Qui plus est, Sarkozy s'oppose ouvertement à la politique énergétique du Kremlin: "La Russie impose son retour sur la scène mondiale en jouant avec une certaine brutalité de ses atouts, notamment pétroliers et gaziers". Peu après, cette déclaration explicite a été suivie de mesures concrètes, le groupe national Gaz de France décidant d'adhérer au projet de gazoduc transcaspien devant contourner la Russie.
Par ailleurs, dans les relations franco-russes un autre facteur irrite Moscou. Tant Nicolas Sarkozy que le ministre français des Affaires étrangères Bernard Kouchner, qui a récemment visité Moscou, ont plus d'une fois signalé aux fonctionnaires russes la nécessité de respecter les droits de l'homme, en leur rappelant le meurtre d'Anna Politkovskaïa et la situation au Caucase.
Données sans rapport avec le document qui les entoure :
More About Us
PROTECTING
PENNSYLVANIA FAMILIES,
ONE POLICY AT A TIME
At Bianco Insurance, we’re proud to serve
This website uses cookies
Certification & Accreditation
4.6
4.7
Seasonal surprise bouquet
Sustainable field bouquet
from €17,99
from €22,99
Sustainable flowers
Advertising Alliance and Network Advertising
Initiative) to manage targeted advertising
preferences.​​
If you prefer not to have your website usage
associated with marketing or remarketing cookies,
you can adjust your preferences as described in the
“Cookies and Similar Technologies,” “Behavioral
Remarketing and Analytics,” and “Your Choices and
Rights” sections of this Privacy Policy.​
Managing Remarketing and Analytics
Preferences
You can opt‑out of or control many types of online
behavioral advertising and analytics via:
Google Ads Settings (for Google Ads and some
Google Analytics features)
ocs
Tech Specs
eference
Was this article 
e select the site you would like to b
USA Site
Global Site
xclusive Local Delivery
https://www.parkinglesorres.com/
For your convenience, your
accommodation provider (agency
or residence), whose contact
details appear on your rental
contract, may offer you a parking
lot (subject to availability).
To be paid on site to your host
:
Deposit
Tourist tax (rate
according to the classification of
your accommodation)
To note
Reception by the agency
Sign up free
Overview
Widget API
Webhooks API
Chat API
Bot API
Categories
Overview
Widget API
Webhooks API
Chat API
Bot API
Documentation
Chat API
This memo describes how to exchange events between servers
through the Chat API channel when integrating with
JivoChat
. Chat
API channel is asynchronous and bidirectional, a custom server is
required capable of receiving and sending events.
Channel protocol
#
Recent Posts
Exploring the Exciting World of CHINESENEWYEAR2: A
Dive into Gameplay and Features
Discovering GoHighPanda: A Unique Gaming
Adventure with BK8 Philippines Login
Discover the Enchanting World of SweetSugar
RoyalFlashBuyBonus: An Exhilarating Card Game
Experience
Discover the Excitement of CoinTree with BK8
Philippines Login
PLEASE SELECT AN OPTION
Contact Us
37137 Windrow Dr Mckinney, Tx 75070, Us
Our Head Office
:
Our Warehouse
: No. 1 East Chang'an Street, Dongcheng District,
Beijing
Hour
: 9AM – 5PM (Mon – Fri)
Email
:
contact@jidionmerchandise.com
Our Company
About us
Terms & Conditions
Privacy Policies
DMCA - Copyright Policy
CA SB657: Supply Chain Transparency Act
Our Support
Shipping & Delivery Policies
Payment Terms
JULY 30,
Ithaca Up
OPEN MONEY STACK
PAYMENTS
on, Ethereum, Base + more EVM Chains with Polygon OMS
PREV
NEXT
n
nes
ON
Ils ne cachent pas non plus leur opinion sur la situation politique en Russie. M. Kouchner a été parmi les premiers à réagir à la déclaration de Vladimir Poutine selon laquelle le président russe n'excluait pas d'occuper à l'avenir le poste de premier ministre. Même la Maison-Blanche et l'Union européenne ont qualifié cette manoeuvre d'"affaire interne de la Russie". Mais le chef de la diplomatie française a tout de suite repris son sujet favori:"L'opposition, tout le monde le sait, a beaucoup de difficultés" en Russie. Après cela, il s'est déclaré d'accord avec la secrétaire d'Etat américaine, Condoleezza Rice, qui avait, selon lui, absolument raison d'exprimer sa préoccupation face à la centralisation excessive du pouvoir en Russie.
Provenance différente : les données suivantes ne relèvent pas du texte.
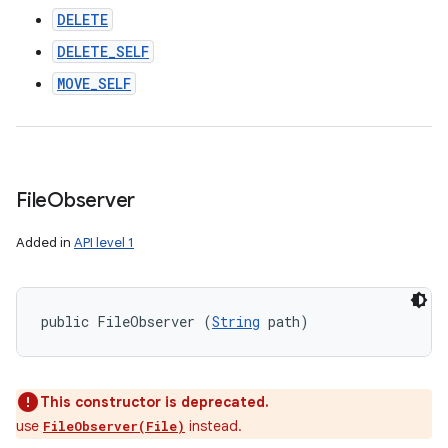
DELETE
DELETE_SELF
MOVE_SELF
File
Observer
Added in
API level 1
public FileObserver (
String
 path)
This constructor is deprecated.
use
instead.
FileObserver(File)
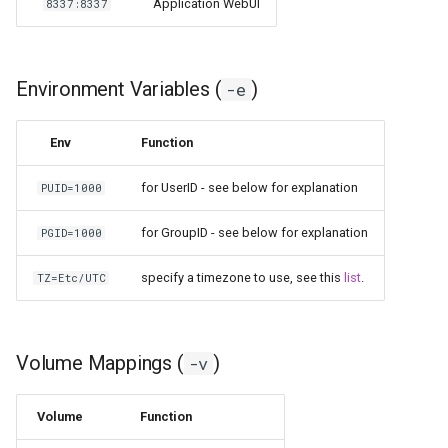
Application WebUI
8337:8337
scrutiny
shout-irc
Environment Variables (
)
-e
sickchill
Env
Function
sickrage
for UserID - see below for explanation
PUID=1000
snapdrop
for GroupID - see below for explanation
PGID=1000
snipe-it
specify a timezone to use, see this
list
.
TZ=Etc/UTC
steamos
Volume Mappings (
)
-v
taisun
Volume
Function
tester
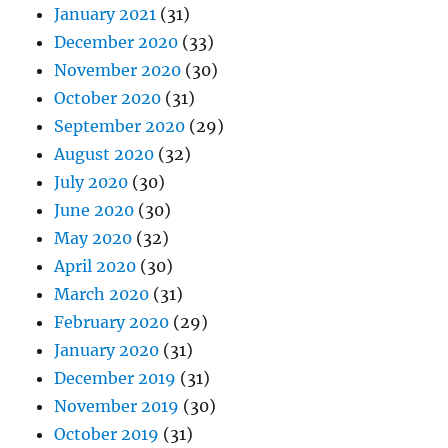
January 2021
(31)
December 2020
(33)
November 2020
(30)
October 2020
(31)
September 2020
(29)
August 2020
(32)
July 2020
(30)
June 2020
(30)
May 2020
(32)
April 2020
(30)
March 2020
(31)
February 2020
(29)
January 2020
(31)
December 2019
(31)
November 2019
(30)
October 2019
(31)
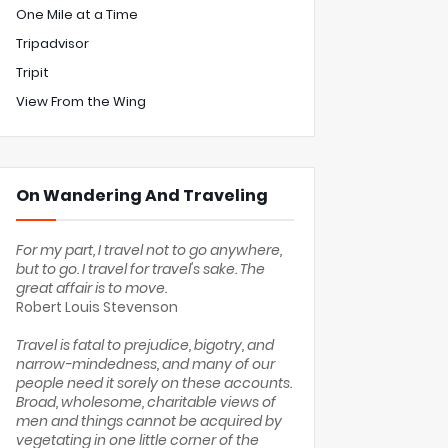
One Mile at a Time
Tripadvisor
Tripit
View From the Wing
On Wandering And Traveling
For my part, I travel not to go anywhere,
but to go. I travel for travel's sake. The
great affair is to move.
Robert Louis Stevenson
Travel is fatal to prejudice, bigotry, and
narrow-mindedness, and many of our
people need it sorely on these accounts.
Broad, wholesome, charitable views of
men and things cannot be acquired by
vegetating in one little corner of the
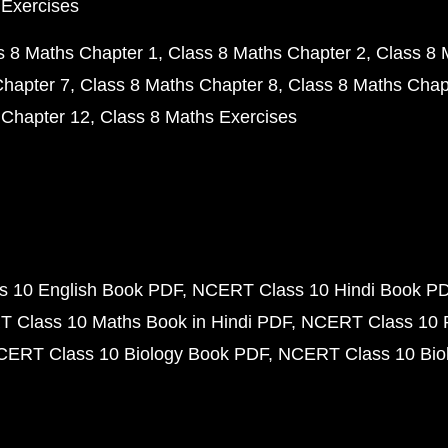
 Exercises
s 8 Maths Chapter 1
Class 8 Maths Chapter 2
Class 8 
Chapter 7
Class 8 Maths Chapter 8
Class 8 Maths Chap
 Chapter 12
Class 8 Maths Exercises
 10 English Book PDF
NCERT Class 10 Hindi Book P
 Class 10 Maths Book in Hindi PDF
NCERT Class 10 
CERT Class 10 Biology Book PDF
NCERT Class 10 Biol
Et pourtant. Si, au premier abord, il semble que plus le séjour de Sarkozy au pouvoir se prolonge, moins la Russie et la France ont de points communs sur les principales questions, en réalité il n'en est rien. Au bout du compte, la France ne veut pas de guerre en Iran, elle n'entend pas s'ingérer dans le conflit irakien et, en dépit de toutes les spéculations, il est peu probable qu'elle revienne un jour à la participation plein format à l'Alliance de l'Atlantique Nord. En outre, la France est tout à fait capable de tenir compte des intérêts de la Russie aux négociations sur l'adhésion à l'OTAN de l'Ukraine et de la Géorgie. Et encore. Quoique les "politologues proches du Kremlin" parlent d'une "amitié particulière" entre Mikhaïl Saakachvili et Nicolas Sarkozy, des sources françaises tout aussi bien informées n'en savent rien.
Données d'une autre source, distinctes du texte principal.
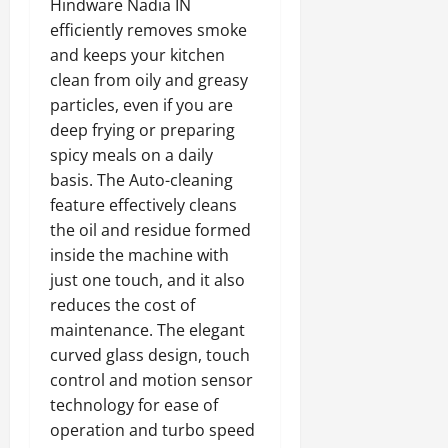
Hindware Nadia IN
efficiently removes smoke
and keeps your kitchen
clean from oily and greasy
particles, even if you are
deep frying or preparing
spicy meals on a daily
basis. The Auto-cleaning
feature effectively cleans
the oil and residue formed
inside the machine with
just one touch, and it also
reduces the cost of
maintenance. The elegant
curved glass design, touch
control and motion sensor
technology for ease of
operation and turbo speed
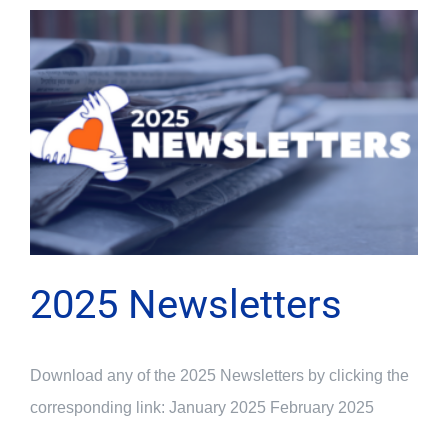
2025 Newsletters
Download any of the 2025 Newsletters by clicking the
corresponding link: January 2025 February 2025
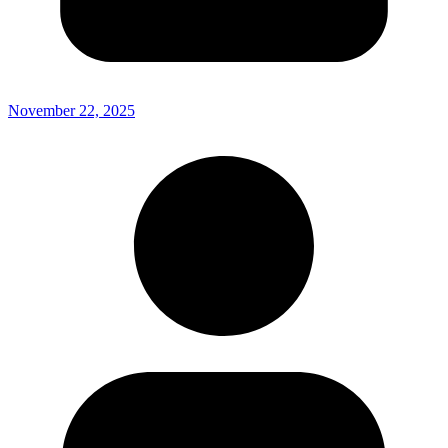
November 22, 2025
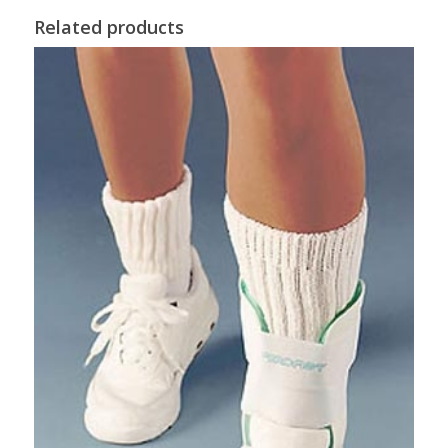
Related products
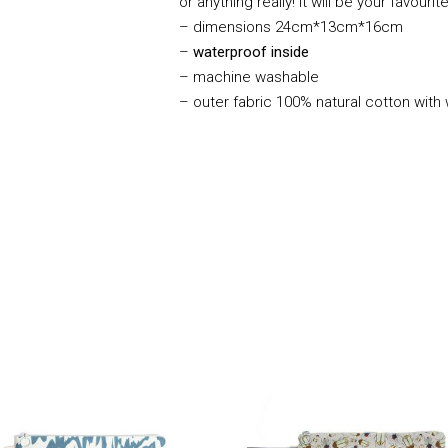
or anything really! It will be your favouri
–
dimensions 24cm*13cm*16cm
–
waterproof inside
– machine washable
– outer fabric 100% natural cotton with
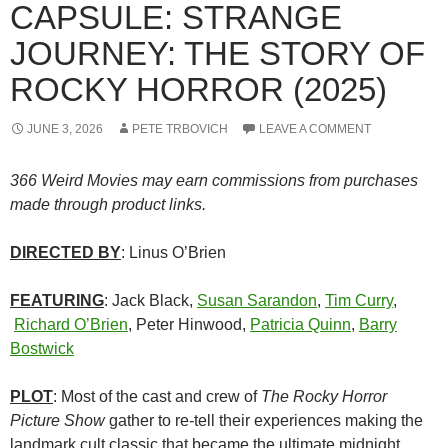
CAPSULE: STRANGE
JOURNEY: THE STORY OF
ROCKY HORROR (2025)
JUNE 3, 2026
PETE TRBOVICH
LEAVE A COMMENT
366 Weird Movies may earn commissions from purchases
made through product links.
DIRECTED BY
: Linus O’Brien
FEATURING
: Jack Black,
Susan Sarandon
,
Tim Curry
,
Richard O’Brien
, Peter Hinwood,
Patricia Quinn
,
Barry
Bostwick
PLOT
: Most of the cast and crew of
The Rocky Horror
Picture Show
gather to re-tell their experiences making the
landmark cult classic that became the ultimate midnight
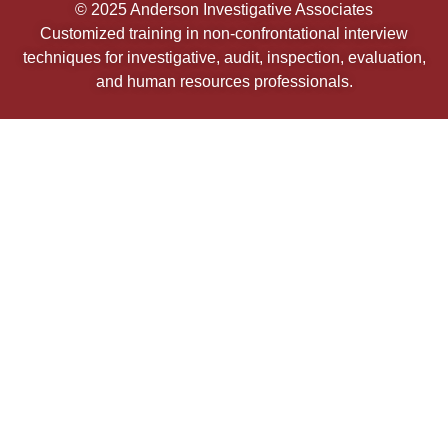
© 2025 Anderson Investigative Associates
Customized training in non-confrontational interview
techniques for investigative, audit, inspection, evaluation,
and human resources professionals.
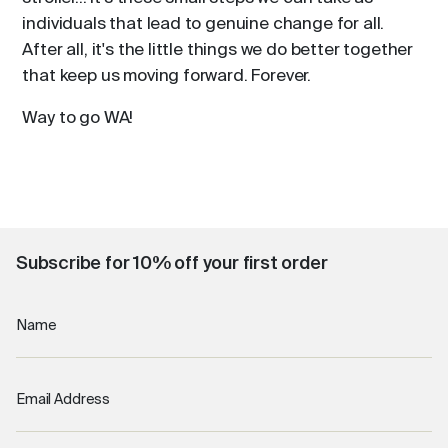
individuals that lead to genuine change for all.
After all, it's the little things we do better together
that keep us moving forward. Forever.
Way to go WA!
Subscribe for 10% off your first order
Name
Email Address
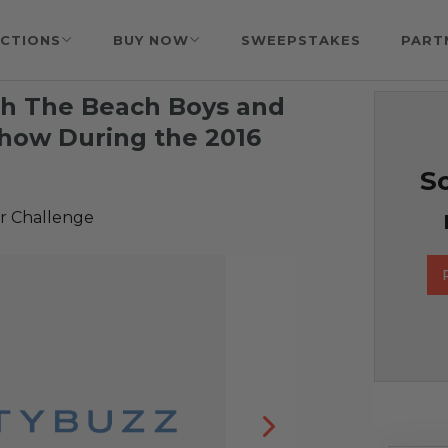
CTIONS
BUY NOW
SWEEPSTAKES
PART
th The Beach Boys and
Show During the 2016
So
r Challenge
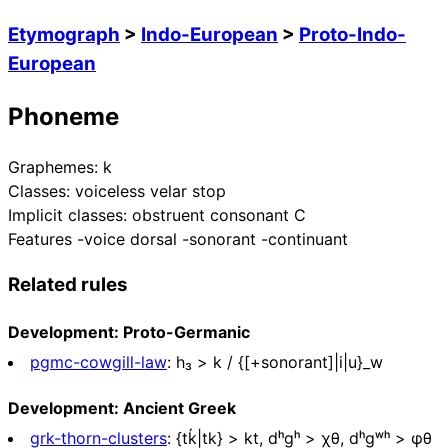
Etymograph
>
Indo-European
>
Proto-Indo-
European
Phoneme
Graphemes:
k
Classes:
voiceless velar stop
Implicit classes:
obstruent consonant C
Features
-voice dorsal -sonorant -continuant
Related rules
Development: Proto-Germanic
pgmc-cowgill-law
:
h₃ > k / {[+sonorant]|i|u}_w
Development: Ancient Greek
grk-thorn-clusters
:
{tḱ|tk} > kt, dʰgʰ > χθ, dʰgʷʰ > φθ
On a dû effectivement oublier l'axe "Moscou-Paris-Berlin" avec le départ tout d'abord de Gerhard Schröder et ensuite de Jacques Chirac. Néanmoins, Vladimir Poutine a réussi à trouver un langage commun avec Angela Merkel, bien que tout le monde ait prédit une détérioration des relations russo-allemandes juste à la fin de la "diplomatie du sauna et de la bière" de l'époque Schröder. Une tâche en tout point semblable se pose à présent aux politiques russes dans les relations avec la France, à savoir essayer d'organiser les relations bilatérales sur la base du pragmatisme, même sans utiliser le qualificatif "l'ami Sarko".